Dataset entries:
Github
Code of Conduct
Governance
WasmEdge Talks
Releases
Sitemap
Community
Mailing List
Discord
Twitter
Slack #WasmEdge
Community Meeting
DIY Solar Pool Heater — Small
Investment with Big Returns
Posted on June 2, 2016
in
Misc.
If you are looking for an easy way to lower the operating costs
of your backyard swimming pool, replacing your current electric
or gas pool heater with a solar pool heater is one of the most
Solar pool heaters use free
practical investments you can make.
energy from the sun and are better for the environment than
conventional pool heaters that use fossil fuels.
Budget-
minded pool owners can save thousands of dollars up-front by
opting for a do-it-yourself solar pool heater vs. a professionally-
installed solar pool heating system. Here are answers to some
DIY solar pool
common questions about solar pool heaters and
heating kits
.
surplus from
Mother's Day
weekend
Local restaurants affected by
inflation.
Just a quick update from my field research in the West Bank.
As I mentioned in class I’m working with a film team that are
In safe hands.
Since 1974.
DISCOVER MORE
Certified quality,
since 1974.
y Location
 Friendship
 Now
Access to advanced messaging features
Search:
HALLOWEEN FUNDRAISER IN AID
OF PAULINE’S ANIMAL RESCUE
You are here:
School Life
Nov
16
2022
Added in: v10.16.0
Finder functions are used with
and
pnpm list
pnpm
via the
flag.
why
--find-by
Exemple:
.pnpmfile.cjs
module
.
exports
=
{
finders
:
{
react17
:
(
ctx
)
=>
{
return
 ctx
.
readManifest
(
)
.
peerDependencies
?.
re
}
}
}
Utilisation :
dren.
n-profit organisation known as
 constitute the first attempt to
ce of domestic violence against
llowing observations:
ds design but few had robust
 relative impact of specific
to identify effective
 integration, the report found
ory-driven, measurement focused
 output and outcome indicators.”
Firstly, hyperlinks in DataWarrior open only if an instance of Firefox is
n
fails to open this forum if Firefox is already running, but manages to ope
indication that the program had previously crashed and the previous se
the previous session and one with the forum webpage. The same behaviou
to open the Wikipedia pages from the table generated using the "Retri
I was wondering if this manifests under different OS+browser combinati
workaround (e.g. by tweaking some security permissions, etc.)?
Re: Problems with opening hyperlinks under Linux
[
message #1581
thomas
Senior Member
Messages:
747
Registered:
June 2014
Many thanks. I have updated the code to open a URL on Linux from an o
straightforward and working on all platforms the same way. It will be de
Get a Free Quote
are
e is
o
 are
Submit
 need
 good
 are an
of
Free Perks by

--

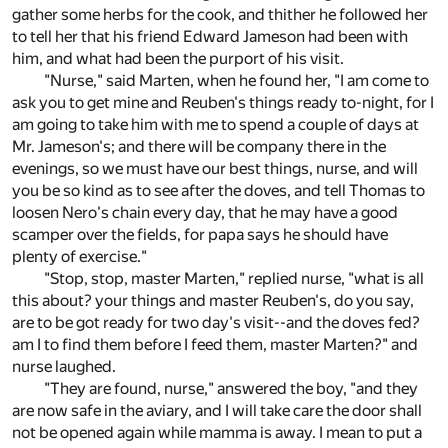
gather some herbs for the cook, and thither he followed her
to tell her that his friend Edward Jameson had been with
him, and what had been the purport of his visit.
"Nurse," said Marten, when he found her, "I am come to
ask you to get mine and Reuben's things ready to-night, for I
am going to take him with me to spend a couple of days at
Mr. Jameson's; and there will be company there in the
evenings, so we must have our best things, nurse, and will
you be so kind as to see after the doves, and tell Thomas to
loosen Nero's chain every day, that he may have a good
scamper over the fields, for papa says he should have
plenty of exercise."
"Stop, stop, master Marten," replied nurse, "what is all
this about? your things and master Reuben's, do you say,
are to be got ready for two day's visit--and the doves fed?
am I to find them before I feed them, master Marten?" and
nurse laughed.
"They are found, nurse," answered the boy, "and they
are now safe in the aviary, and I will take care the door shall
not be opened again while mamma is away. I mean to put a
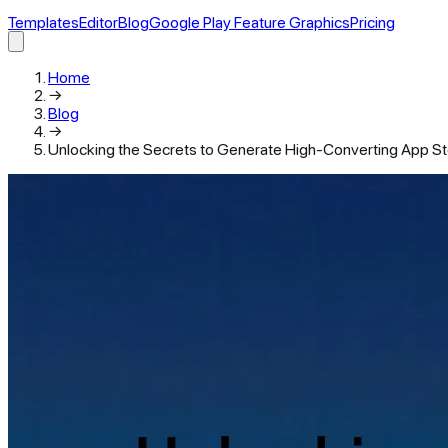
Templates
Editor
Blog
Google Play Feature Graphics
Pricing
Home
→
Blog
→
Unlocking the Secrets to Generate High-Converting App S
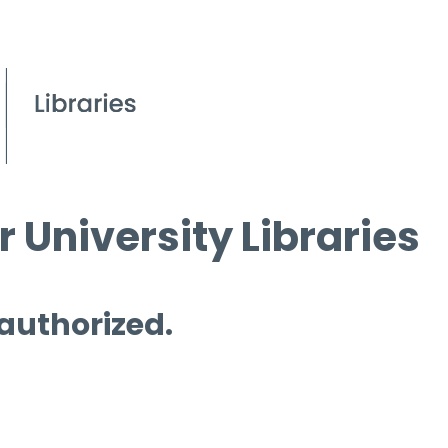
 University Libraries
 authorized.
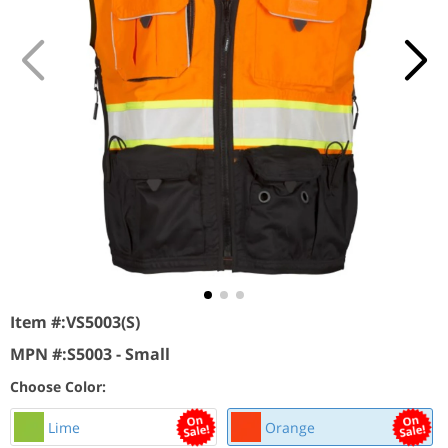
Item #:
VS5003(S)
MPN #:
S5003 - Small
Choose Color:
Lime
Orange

--

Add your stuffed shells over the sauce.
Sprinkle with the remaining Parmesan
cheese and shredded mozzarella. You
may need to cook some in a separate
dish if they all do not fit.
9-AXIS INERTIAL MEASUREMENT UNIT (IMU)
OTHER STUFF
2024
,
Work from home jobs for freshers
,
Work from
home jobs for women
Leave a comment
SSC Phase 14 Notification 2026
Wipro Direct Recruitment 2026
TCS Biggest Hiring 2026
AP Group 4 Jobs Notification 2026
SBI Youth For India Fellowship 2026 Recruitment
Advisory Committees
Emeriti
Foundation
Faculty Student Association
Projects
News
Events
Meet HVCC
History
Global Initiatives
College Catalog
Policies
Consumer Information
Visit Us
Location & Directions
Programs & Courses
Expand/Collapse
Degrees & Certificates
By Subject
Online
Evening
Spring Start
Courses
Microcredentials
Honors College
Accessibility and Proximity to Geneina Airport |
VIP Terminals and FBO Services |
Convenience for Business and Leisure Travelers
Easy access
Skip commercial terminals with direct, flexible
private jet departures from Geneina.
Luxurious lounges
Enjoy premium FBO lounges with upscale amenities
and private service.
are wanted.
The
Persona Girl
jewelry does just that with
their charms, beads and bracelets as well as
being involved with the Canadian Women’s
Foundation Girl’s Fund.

YOUR INSTRUCTIONS -> From the records above, extract exactly and only the lines that begin at the line with "In safe hands." and stop after the line with "Free Perks by".

TASK ANSWER ->
In safe hands.
Since 1974.
DISCOVER MORE
Certified quality,
since 1974.
y Location
 Friendship
 Now
Access to advanced messaging features
Search:
HALLOWEEN FUNDRAISER IN AID
OF PAULINE’S ANIMAL RESCUE
You are here:
School Life
Nov
16
2022
Added in: v10.16.0
Finder functions are used with
and
pnpm list
pnpm
via the
flag.
why
--find-by
Exemple:
.pnpmfile.cjs
module
.
exports
=
{
finders
:
{
react17
:
(
ctx
)
=>
{
return
 ctx
.
readManifest
(
)
.
peerDependencies
?.
re
}
}
}
Utilisation :
dren.
n-profit organisation known as
 constitute the first attempt to
ce of domestic violence against
llowing observations:
ds design but few had robust
 relative impact of specific
to identify effective
 integration, the report found
ory-driven, measurement focused
 output and outcome indicators.”
Firstly, hyperlinks in DataWarrior open only if an instance of Firefox is
n
fails to open this forum if Firefox is already running, but manages to ope
indication that the program had previously crashed and the previous se
the previous session and one with the forum webpage. The same behaviou
to open the Wikipedia pages from the table generated using the "Retri
I was wondering if this manifests under different OS+browser combinati
workaround (e.g. by tweaking some security permissions, etc.)?
Re: Problems with opening hyperlinks under Linux
[
message #1581
thomas
Senior Member
Messages:
747
Registered:
June 2014
Many thanks. I have updated the code to open a URL on Linux from an o
straightforward and working on all platforms the same way. It will be de
Get a Free Quote
are
e is
o
 are
Submit
 need
 good
 are an
of
Free Perks by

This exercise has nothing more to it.